Du censure les mains... ?

« Le gouvernement chinois a adopté des mesures dans le but de limiter les contenus (...) choquants et immoraux, le but est de préserver les intérêts de la population, [et] en ce qui concerne les firmes étrangères, elles doivent obéir à la loi chinoise. » Voilà brièvement résumée par le porte-parole du ministère des Affaires étrangères, Liu Jianchao, la situation des sociétés désireuses de s’implanter dans le pays. La Chine se défend en outre d’avoir une politique de censure, estimant qu’il « est injuste de critiquer la Chine lorsqu'elle supprime des contenus illégaux alors qu'ils font la même chose » aux Etats-Unis.

A titre d’illustration, l’on citera l’exemple du site Agoravox.
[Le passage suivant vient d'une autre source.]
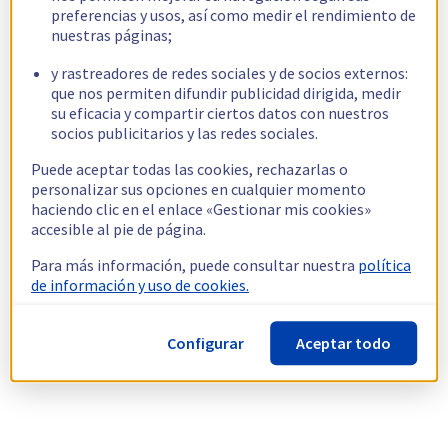
preferencias y usos, así como medir el rendimiento de
nuestras páginas;
y rastreadores de redes sociales y de socios externos:
que nos permiten difundir publicidad dirigida, medir
su eficacia y compartir ciertos datos con nuestros
socios publicitarios y las redes sociales.
Puede aceptar todas las cookies, rechazarlas o
personalizar sus opciones en cualquier momento
haciendo clic en el enlace «Gestionar mis cookies»
accesible al pie de página.
Para más información, puede consultar nuestra
política
de información y uso de cookies.
Configurar
Aceptar todo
Celui-ci mentionne les travaux d’un journaliste chinois qui a découvert qu’en rédigeant mal l'orthographe d'un mot-clé , l’on pouvait facilement contourner les filtres si bien élaborés. « Lorsque l'on fait une recherche pour "Tiananmen", Google.cn donne le résultat escompté : on voit des photos bucoliques de la place. Mais si l'on tape des fautes comme "Tienanmen", "Tianenmen" ou "Tiananman", on tombe sur les blindés du massacre de la place Tiananmen en 1989. » Un exemple qui montre une fois de plus l'efficacité hautement relative des filtres, mais qui n'aura pas empêché plusieurs manifestations à travers le monde, dont de la communauté tibetaine qui condamne fermement  ces coups de ciseaux (voir l'article de BoingBoing, spécialement).

Cette prise de position chinoise fait en tout cas suite aux vifs reproches adressés à des sociétés telles Google, ou Yahoo et Microsoft. Google par exemple, avait accepté de censurer son moteur pour afficher des résultats en concordance avec les vœux des autorités. « En lançant une version n’intégrant pas les contenus "subversifs", l’entreprise facilite le travail de filtrage du Net effectué par Pékin. En effet, un site Web qui n’est pas répertorié par les moteurs de recherche a peu chance d’être trouvé par les internautes. Désormais, même si une publication sur les droits de l’homme n’est pas bloquée par les pare-feu locaux, elle n’a aucune chance de trouver un écho en Chine. », rétorquait l’association Reporters Sans Frontières. Quant à Yahoo!, la firme américaine a été par deux fois accusée d’avoir fourni des preuves pour l’arrestation d’internautes chinois. Les trois sociétés en cause devront cette semaine être entendues devant un comité officiel américain pour justifier leur décision.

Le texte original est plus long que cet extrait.